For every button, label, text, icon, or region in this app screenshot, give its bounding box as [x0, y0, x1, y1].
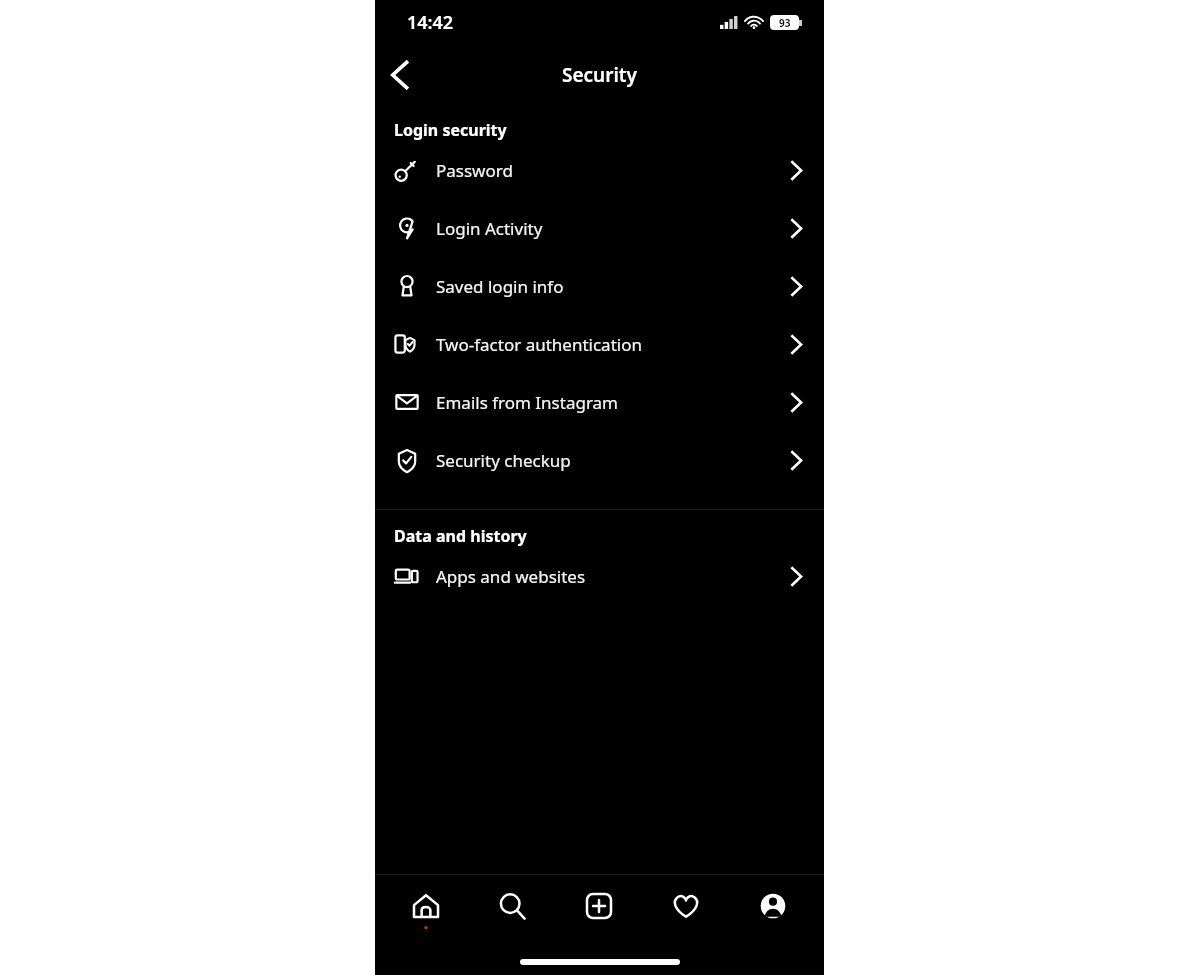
- button[interactable]: Search: [469, 875, 555, 937]
- staticText: Login Activity: [436, 217, 543, 240]
- button[interactable]: Security checkup: [375, 431, 824, 489]
- staticText: Two-factor authentication: [436, 333, 642, 356]
- button[interactable]: Create: [555, 875, 642, 937]
- button[interactable]: Activity: [642, 875, 729, 937]
- staticText: Login security: [394, 119, 507, 141]
- button[interactable]: Password: [375, 141, 824, 199]
- staticText: Security: [562, 62, 637, 88]
- button[interactable]: Two-factor authentication: [375, 315, 824, 373]
- staticText: Saved login info: [436, 275, 564, 298]
- button[interactable]: Login Activity: [375, 199, 824, 257]
- button[interactable]: Profile: [729, 875, 816, 937]
- staticText: Data and history: [394, 525, 527, 547]
- button[interactable]: Apps and websites: [375, 547, 824, 605]
- staticText: Apps and websites: [436, 565, 586, 588]
- button[interactable]: Home: [383, 875, 469, 937]
- staticText: Password: [436, 159, 513, 182]
- staticText: 93: [779, 16, 791, 30]
- staticText: 14:42: [407, 10, 454, 35]
- staticText: Emails from Instagram: [436, 391, 619, 414]
- button[interactable]: Emails from Instagram: [375, 373, 824, 431]
- button[interactable]: Saved login info: [375, 257, 824, 315]
- button[interactable]: Back: [375, 51, 423, 99]
- staticText: Security checkup: [436, 449, 571, 472]
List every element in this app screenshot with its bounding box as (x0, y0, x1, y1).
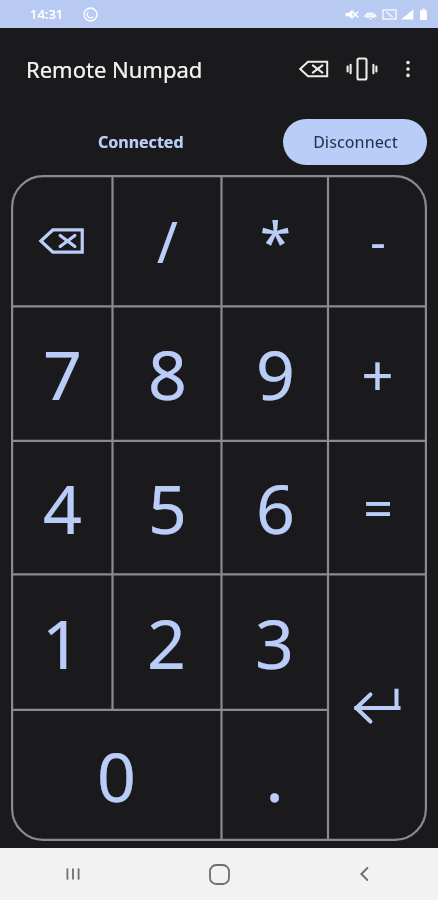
staticText: - (370, 208, 386, 273)
staticText: 9 (256, 327, 295, 420)
button[interactable]: . (221, 710, 328, 841)
staticText: Remote Numpad (26, 54, 203, 84)
button[interactable]: Vibration (338, 45, 386, 93)
button[interactable]: * (222, 175, 328, 306)
staticText: 3 (255, 596, 294, 689)
button[interactable]: Recents (0, 848, 146, 900)
button[interactable]: 0 (11, 710, 221, 841)
staticText: 8 (148, 327, 187, 420)
button[interactable]: - (328, 175, 427, 306)
button[interactable]: = (328, 441, 427, 574)
staticText: 4 (43, 461, 82, 554)
button[interactable]: More options (386, 47, 430, 91)
button[interactable]: + (328, 306, 427, 441)
button[interactable]: 4 (11, 441, 113, 574)
staticText: 1 (42, 596, 81, 689)
button[interactable]: 9 (222, 306, 328, 441)
staticText: 5 (148, 461, 187, 554)
staticText: 2 (147, 596, 186, 689)
button[interactable]: Back (292, 848, 438, 900)
staticText: 0 (97, 729, 136, 822)
button[interactable]: 3 (221, 574, 328, 710)
staticText: 7 (43, 327, 82, 420)
staticText: = (363, 472, 393, 543)
staticText: 14:31 (30, 5, 64, 23)
button[interactable]: Backspace (290, 45, 338, 93)
button[interactable]: / (113, 175, 222, 306)
button[interactable]: 8 (113, 306, 222, 441)
button[interactable]: 2 (112, 574, 221, 710)
button[interactable]: Disconnect (283, 119, 427, 165)
staticText: / (157, 203, 178, 279)
button[interactable]: 5 (113, 441, 222, 574)
staticText: Disconnect (313, 131, 398, 153)
staticText: Connected (98, 131, 184, 153)
staticText: * (260, 203, 291, 279)
staticText: 6 (256, 461, 295, 554)
button[interactable] (11, 175, 113, 306)
button[interactable]: 7 (11, 306, 113, 441)
staticText: . (265, 729, 284, 822)
button[interactable]: Home (146, 848, 292, 900)
button[interactable]: Enter (328, 574, 427, 841)
button[interactable]: 6 (222, 441, 328, 574)
button[interactable]: 1 (11, 574, 112, 710)
staticText: + (361, 336, 394, 412)
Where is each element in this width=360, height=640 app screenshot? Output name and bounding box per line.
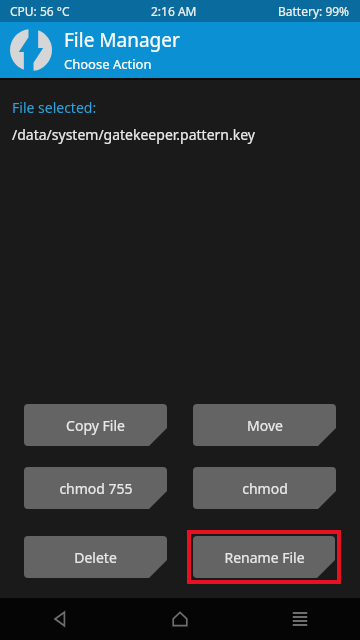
staticText: chmod 755	[59, 479, 133, 498]
button[interactable]: Move	[193, 404, 336, 446]
button[interactable]: Delete	[24, 536, 167, 578]
staticText: /data/system/gatekeeper.pattern.key	[12, 125, 255, 144]
staticText: Choose Action	[64, 55, 152, 73]
staticText: chmod	[242, 479, 288, 498]
staticText: Battery: 99%	[278, 3, 350, 19]
staticText: Move	[247, 416, 283, 435]
other: TWRP logo	[10, 29, 52, 71]
staticText: File Manager	[64, 27, 180, 53]
staticText: 2:16 AM	[151, 3, 197, 19]
staticText: Copy File	[66, 416, 125, 435]
staticText: Delete	[74, 548, 117, 567]
button[interactable]: Menu	[240, 598, 360, 640]
button[interactable]: chmod	[193, 467, 336, 509]
staticText: File selected:	[12, 98, 97, 117]
button[interactable]: chmod 755	[24, 467, 167, 509]
button[interactable]: TWRP logo	[0, 22, 360, 78]
button[interactable]: Home	[120, 598, 240, 640]
button[interactable]: Copy File	[24, 404, 167, 446]
staticText: CPU: 56 °C	[10, 3, 70, 19]
staticText: Rename File	[224, 548, 305, 567]
button[interactable]: Rename File	[193, 536, 335, 578]
button[interactable]: Back	[0, 598, 120, 640]
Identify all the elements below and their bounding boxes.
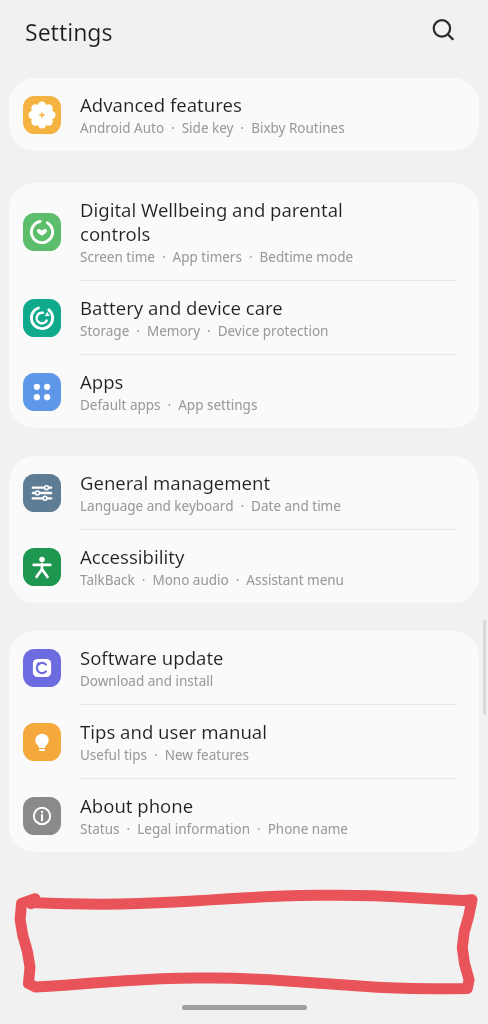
staticText: Status · Legal information · Phone name: [80, 820, 348, 838]
staticText: About phone: [80, 793, 194, 818]
staticText: General management: [80, 470, 271, 495]
button[interactable]: Accessibility: [9, 530, 479, 603]
button[interactable]: Advanced features: [9, 78, 479, 151]
staticText: Download and install: [80, 672, 214, 690]
staticText: Battery and device care: [80, 295, 283, 320]
staticText: Storage · Memory · Device protection: [80, 322, 329, 340]
staticText: Tips and user manual: [80, 719, 267, 744]
staticText: Digital Wellbeing and parental controls: [80, 197, 343, 246]
staticText: Apps: [80, 369, 124, 394]
button[interactable]: Software update: [9, 631, 479, 704]
staticText: Android Auto · Side key · Bixby Routines: [80, 119, 345, 137]
button[interactable]: About phone: [9, 779, 479, 852]
staticText: Screen time · App timers · Bedtime mode: [80, 248, 354, 266]
staticText: TalkBack · Mono audio · Assistant menu: [80, 571, 344, 589]
button[interactable]: Apps: [9, 355, 479, 428]
staticText: Language and keyboard · Date and time: [80, 497, 341, 515]
button[interactable]: Digital Wellbeing and parental controls: [9, 183, 479, 280]
staticText: Settings: [25, 16, 113, 47]
button[interactable]: Search: [422, 9, 466, 53]
button[interactable]: General management: [9, 456, 479, 529]
button[interactable]: Tips and user manual: [9, 705, 479, 778]
staticText: Accessibility: [80, 544, 185, 569]
staticText: Advanced features: [80, 92, 242, 117]
staticText: Software update: [80, 645, 224, 670]
staticText: Default apps · App settings: [80, 396, 258, 414]
staticText: Useful tips · New features: [80, 746, 249, 764]
button[interactable]: Battery and device care: [9, 281, 479, 354]
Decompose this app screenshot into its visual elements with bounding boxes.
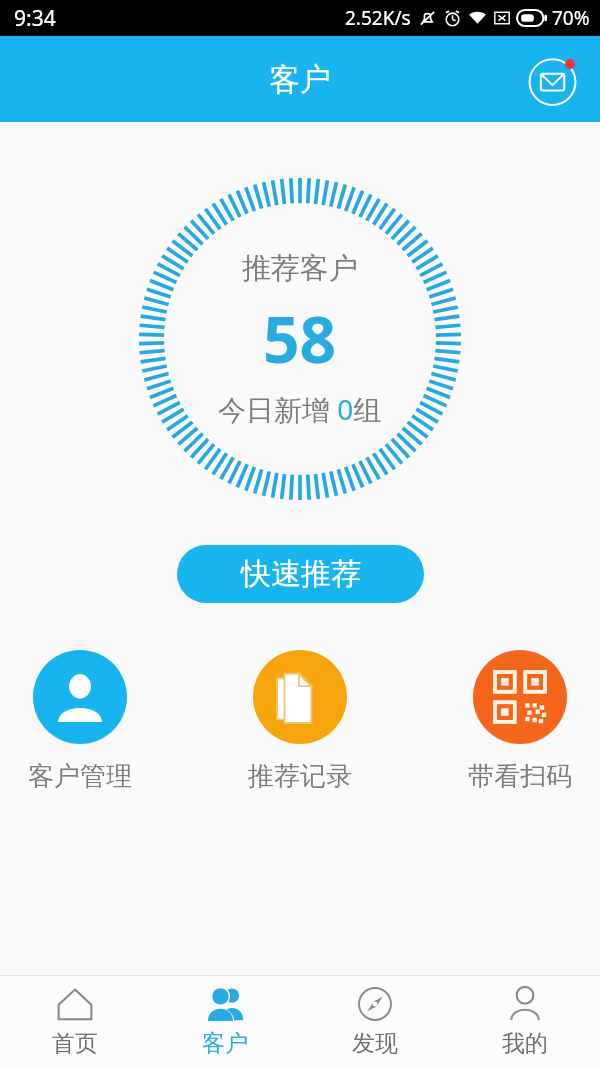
staticText: 2.52K/s [345, 5, 411, 31]
staticText: 客户 [202, 1029, 248, 1058]
button[interactable]: 首页 [0, 976, 150, 1067]
staticText: 首页 [52, 1029, 98, 1058]
button[interactable]: 客户 [150, 976, 300, 1067]
button[interactable]: Messages [524, 48, 586, 110]
staticText: 客户 [269, 60, 331, 99]
staticText: 发现 [352, 1029, 398, 1058]
staticText: 带看扫码 [468, 760, 572, 793]
button[interactable]: 推荐记录 [248, 650, 352, 793]
staticText: 推荐记录 [248, 760, 352, 793]
staticText: 58 [263, 295, 337, 382]
staticText: 9:34 [14, 4, 56, 33]
staticText: 70% [552, 5, 590, 31]
staticText: 快速推荐 [241, 555, 361, 593]
button[interactable]: 我的 [450, 976, 600, 1067]
staticText: 今日新增 0组 [218, 390, 382, 428]
button[interactable]: 带看扫码 [468, 650, 572, 793]
button[interactable]: 客户管理 [28, 650, 132, 793]
button[interactable]: 发现 [300, 976, 450, 1067]
staticText: 我的 [502, 1029, 548, 1058]
button[interactable]: 快速推荐 [177, 545, 424, 603]
staticText: 客户管理 [28, 760, 132, 793]
staticText: 推荐客户 [242, 250, 358, 287]
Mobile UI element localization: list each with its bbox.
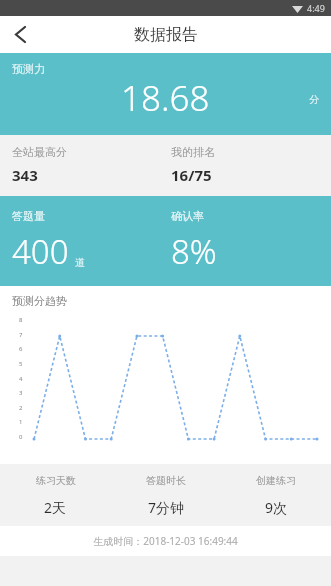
button[interactable]: Back <box>0 16 40 53</box>
staticText: 2天 <box>44 498 67 517</box>
staticText: 4 <box>19 375 23 383</box>
staticText: 生成时间：2018-12-03 16:49:44 <box>93 534 238 548</box>
staticText: 3 <box>19 389 23 397</box>
staticText: 全站最高分 <box>12 145 67 159</box>
staticText: 8% <box>171 229 217 274</box>
staticText: 分 <box>309 93 319 106</box>
staticText: 答题时长 <box>146 474 186 487</box>
staticText: 7 <box>19 331 23 339</box>
staticText: 400 <box>12 229 69 274</box>
staticText: 道 <box>75 256 85 269</box>
staticText: 确认率 <box>171 209 204 223</box>
staticText: 8 <box>19 316 23 324</box>
staticText: 16/75 <box>171 165 212 185</box>
button[interactable]: 练习天数 <box>0 474 111 517</box>
staticText: 答题量 <box>12 209 45 223</box>
staticText: 6 <box>19 345 23 353</box>
staticText: 数据报告 <box>134 25 198 45</box>
staticText: 我的排名 <box>171 145 215 159</box>
button[interactable]: 答题时长 <box>111 474 221 517</box>
staticText: 4:49 <box>307 2 325 14</box>
staticText: 预测力 <box>12 62 45 76</box>
staticText: 1 <box>19 418 23 426</box>
staticText: 343 <box>12 165 38 185</box>
staticText: 9次 <box>265 498 288 517</box>
staticText: 2 <box>19 404 23 412</box>
staticText: 0 <box>19 433 23 441</box>
staticText: 练习天数 <box>36 474 76 487</box>
staticText: 预测分趋势 <box>12 294 67 308</box>
staticText: 创建练习 <box>256 474 296 487</box>
staticText: 5 <box>19 360 23 368</box>
button[interactable]: 创建练习 <box>221 474 331 517</box>
staticText: 18.68 <box>121 74 210 122</box>
staticText: 7分钟 <box>148 498 185 517</box>
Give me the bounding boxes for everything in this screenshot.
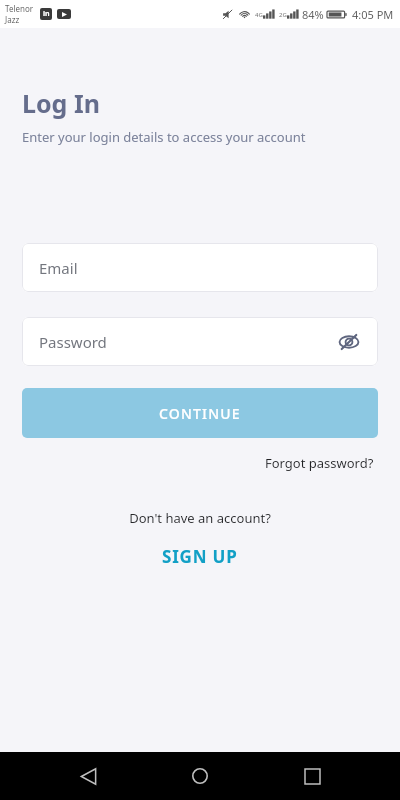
staticText: Don't have an account?: [0, 509, 400, 527]
staticText: 84%: [302, 7, 324, 22]
button[interactable]: Back: [64, 752, 112, 800]
staticText: Enter your login details to access your …: [22, 128, 306, 146]
staticText: Password: [39, 332, 107, 352]
staticText: Email: [39, 258, 78, 278]
button[interactable]: Email: [22, 243, 378, 292]
button[interactable]: SIGN UP: [152, 541, 248, 572]
staticText: CONTINUE: [159, 404, 241, 423]
button[interactable]: Recent apps: [288, 752, 336, 800]
staticText: 4G: [255, 11, 263, 19]
button[interactable]: Home: [176, 752, 224, 800]
staticText: in: [43, 9, 50, 19]
staticText: Jazz: [5, 14, 20, 25]
staticText: SIGN UP: [162, 545, 238, 568]
staticText: Telenor: [5, 3, 34, 14]
button[interactable]: Password: [22, 317, 378, 366]
staticText: Forgot password?: [265, 454, 374, 472]
button[interactable]: Forgot password?: [261, 450, 378, 476]
button[interactable]: CONTINUE: [22, 388, 378, 438]
button[interactable]: Show password: [332, 325, 366, 359]
staticText: 4:05 PM: [352, 7, 394, 22]
staticText: 2G: [279, 11, 287, 19]
staticText: Log In: [22, 86, 100, 120]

━━━━━━━━━━━━━━━━━━━━

Work instructions - Look for the string "快速推荐" in the records, and copy every line where it is found.

Exercise output -
staticText: 快速推荐 [241, 555, 361, 593]
button[interactable]: 快速推荐 [177, 545, 424, 603]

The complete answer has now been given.